Les centres de formation et de mémorisation du livre Saint ont beaucoup contribué à l’abandon des planchettes. Alhousseïny Barry, un des formateurs du Centre Daroul Imane de Wanindara, dit privilégier les livres que les planchettes. « Nous, dans notre centre pour la formation des enfants, on utilise les livres coraniques. Les plus petits utilisent les chapitres (communément appelés Djouzou), les plus grands étudient avec le coran intégral. Cette situation s’explique par la rareté à Conakry des feuilles de nettoyage des planchettes, de l’encre et des plumes. C’est très compliqué de trouver tout ça à Conakry. Néanmoins, je reconnais que l’usage des planchettes a d’énormes avantages pour l’apprentissage des enfants », a expliqué ce formateur.

Ahmadou Kindy Bah, fondateur du centre Abbdoulah Ibn Abass de Koloma, gère des enfants et des adolescents répartis en plusieurs groupes. Ici, les deux formes d’apprentissage sont appliquées. Les débutants utilisent les planchettes et les plus grands étudient avec les livres. Le maître coranique pense qu’il est mieux de commencer par le bois avant d’atterrir sur le livre Saint. « Nous avons deux méthodes appropriées à chaque catégorie. Pour les plus petits qui ne savent entretenir un livre, on leur donne les planchettes, d’abord pour perpétuer la tradition, car la plupart des formateurs actuels ont commencé par les planchettes. Il y a trois niveaux avec l’apprentissage sur les planchettes : le 1er qui correspond à l’enseignement de l’alphabet, le 2ème c’est l’étude des syllabes et le troisième c’est la combinaison des deux premiers niveaux. C’est après que l’enfant a franchi ces trois niveaux qu’il commence à utiliser le livre physique. La planchette facilite la compréhension de l’apprenant et ça l’aide beaucoup dans l’écriture des caractères arabes », a-t-il souligné.

Il y a cependant ceux qui soutiennent que peu importe la nature de l’outil utilisé. C’est le cas de Mamadou Diallo qui pense que l’objectif à atteindre reste le bon apprentissage de l’enfant. « Pour moi, l’essentiel c’est la bonne compréhension de l’enfant. Qu’on utilise le livre ou la planchette, l’important c’est la maîtrise. Les formateurs doivent aussi pouvoir bien prononcer les lettres car vous savez bien que la langue arabe est différente de nos langues à nous. C’est à nous les maîtres que reviens cette responsabilité de transmettre le savoir islamique comme il le faut aux enfants… ».

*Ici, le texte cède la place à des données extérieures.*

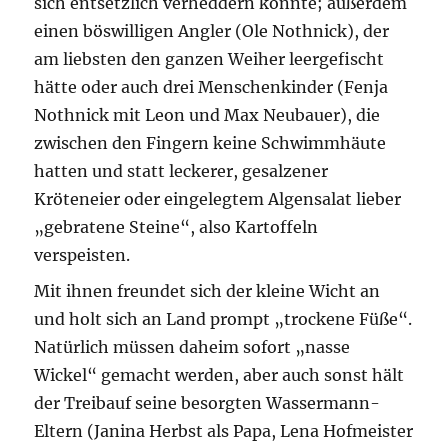
sich entsetzlich verheddern konnte; außerdem
einen böswilligen Angler (Ole Nothnick), der
am liebsten den ganzen Weiher leergefischt
hätte oder auch drei Menschenkinder (Fenja
Nothnick mit Leon und Max Neubauer), die
zwischen den Fingern keine Schwimmhäute
hatten und statt leckerer, gesalzener
Kröteneier oder eingelegtem Algensalat lieber
„gebratene Steine“, also Kartoffeln
verspeisten.
Mit ihnen freundet sich der kleine Wicht an
und holt sich an Land prompt „trockene Füße“.
Natürlich müssen daheim sofort „nasse
Wickel“ gemacht werden, aber auch sonst hält
der Treibauf seine besorgten Wassermann-
Eltern (Janina Herbst als Papa, Lena Hofmeister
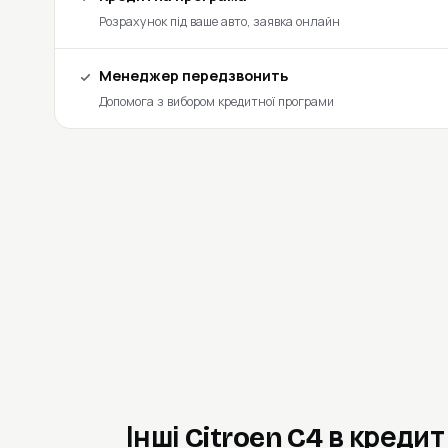
Розрахунок під ваше авто, заявка онлайн
Менеджер передзвонить
Допомога з вибором кредитної програми
Інші Citroen C4 в кредит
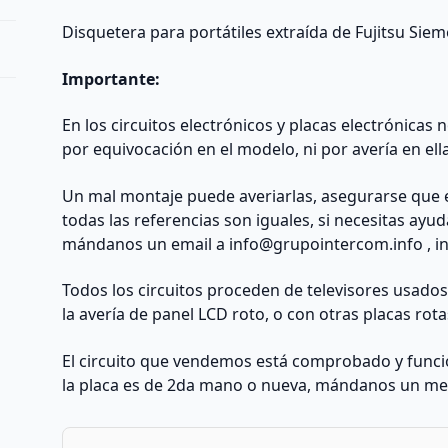
Disquetera para portátiles extraída de Fujitsu Si
Importante:
En los circuitos electrónicos y placas electrónicas
por equivocación en el modelo, ni por avería en ell
Un mal montaje puede averiarlas, asegurarse que 
todas las referencias son iguales, si necesitas ayu
mándanos un email a
info@grupointercom.info
, i
Todos los circuitos proceden de televisores usado
la avería de panel LCD roto, o con otras placas rota
El circuito que vendemos está comprobado y funcio
la placa es de 2da mano o nueva, mándanos un me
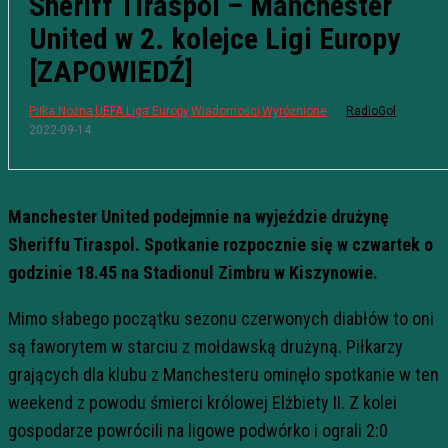
Sheriff Tiraspol – Manchester
United w 2. kolejce Ligi Europy
[ZAPOWIEDŹ]
Piłka Nożna
UEFA Liga Europy
Wiadomości
Wyróżnione
RadioGol
2022-09-14
Manchester United podejmnie na wyjeździe drużynę
Sheriffu Tiraspol. Spotkanie rozpocznie się w czwartek o
godzinie 18.45 na Stadionul Zimbru w Kiszynowie.
Mimo słabego początku sezonu czerwonych diabłów to oni
są faworytem w starciu z mołdawską drużyną. Piłkarzy
grających dla klubu z Manchesteru ominęło spotkanie w ten
weekend z powodu śmierci królowej Elżbiety II. Z kolei
gospodarze powrócili na ligowe podwórko i ograli 2:0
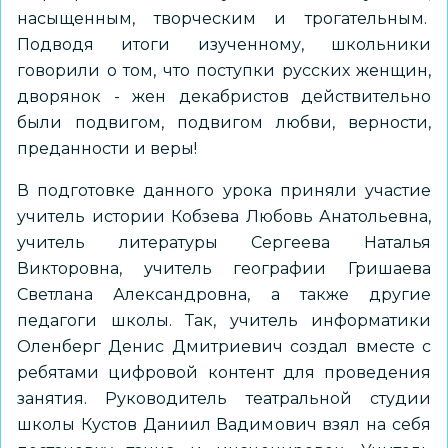
насыщенным, творческим и трогательным.
Подводя итоги изученному, школьники
говорили о том, что поступки русских женщин,
дворянок - жен декабристов действительно
были подвигом, подвигом любви, верности,
преданности и веры!
В подготовке данного урока приняли участие
учитель истории Кобзева Любовь Анатольевна,
учитель литературы Сергеева Наталья
Викторовна, учитель географии Гришаева
Светлана Александровна, а также другие
педагоги школы. Так, учитель информатики
Оленберг Денис Дмитриевич создал вместе с
ребятами цифровой контент для проведения
занятия. Руководитель театральной студии
школы Кустов Даниил Вадимович взял на себя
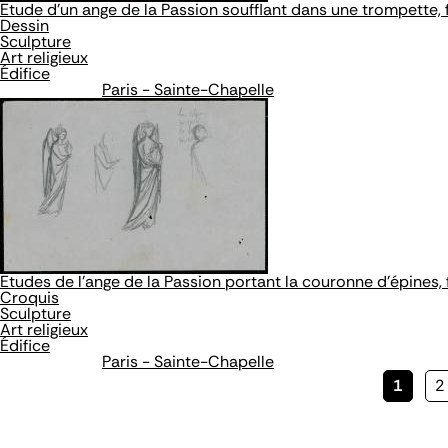
Etude d'un ange de la Passion soufflant dans une trompette, 
Dessin
Sculpture
Art religieux
Édifice
Paris - Sainte-Chapelle
Etudes de l'ange de la Passion portant la couronne d'épines, 
Croquis
Sculpture
Art religieux
Édifice
Paris - Sainte-Chapelle
Page
1
P
2
couran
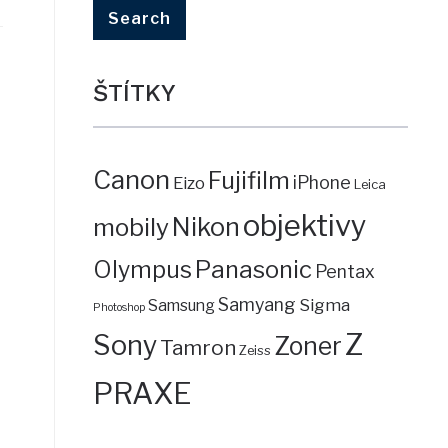
ŠTÍTKY
Canon
Fujifilm
iPhone
Eizo
Leica
objektivy
mobily
Nikon
Panasonic
Olympus
Pentax
Samyang
Sigma
Samsung
Photoshop
Z
Sony
Zoner
Tamron
Zeiss
PRAXE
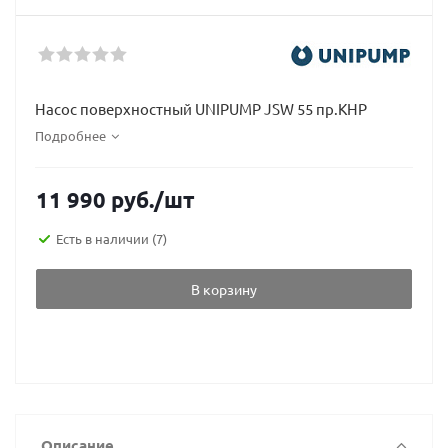
Насос поверхностный UNIPUMP JSW 55 пр.КНР
Подробнее
11 990
руб.
/шт
Есть в наличии
(7)
В корзину
Описание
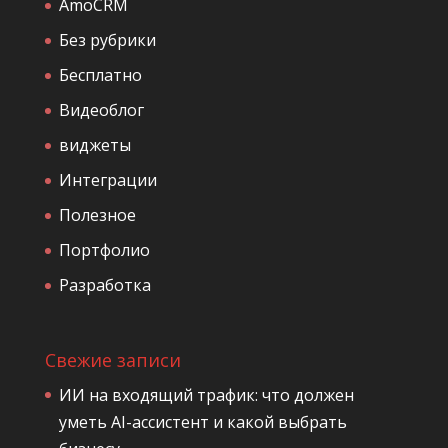
AmoCRM
Без рубрики
Бесплатно
Видеоблог
виджеты
Интеграции
Полезное
Портфолио
Разработка
Свежие записи
ИИ на входящий трафик: что должен
уметь AI-ассистент и какой выбрать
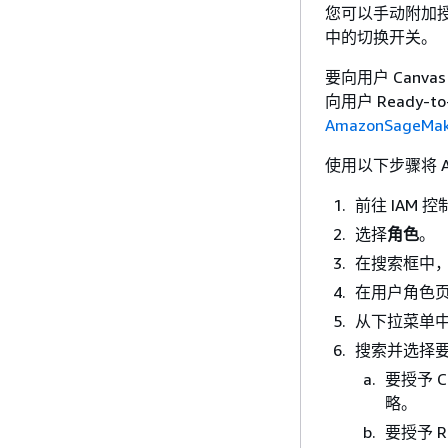
您可以手动附加授
中的切换开关。
要向用户 Canv
向用户 Ready-
AmazonSageMake
使用以下步骤将 
前往 IAM 
选择
角色
。
在搜索框中，
在用户角色
从下拉菜单
搜索并选择
要授予 
略。
要授予 R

Mamadou Oury Sow, un jeune adolescent, a débuté l’apprentissage du Coran par la planchette dont il explique les avantages. « Je lisais le Coran au début sur les planchettes, c’est là que j’ai appris à écrire et par la suite j’ai eu une compréhension facile. Actuellement, je récite très bien le coran sans aucun problème ».

Par contre, Amadou Barry n’a pas eu la chance d’apprendre le Coran sur les planchettes à ses débuts. « Mes parents m’ont envoyé dans un centre de formation coranique quand j’étais petit. Là-bas, les maîtres n’utilisaient que les livres physiques. Je lis bien le coran mais je ne sais pas écrire. Le mieux, c’est d’apprendre les deux, je crois. J’aurais aimé pouvoir le faire, mais malheureusement c’est un peu tard maintenant », a-t-il regretté.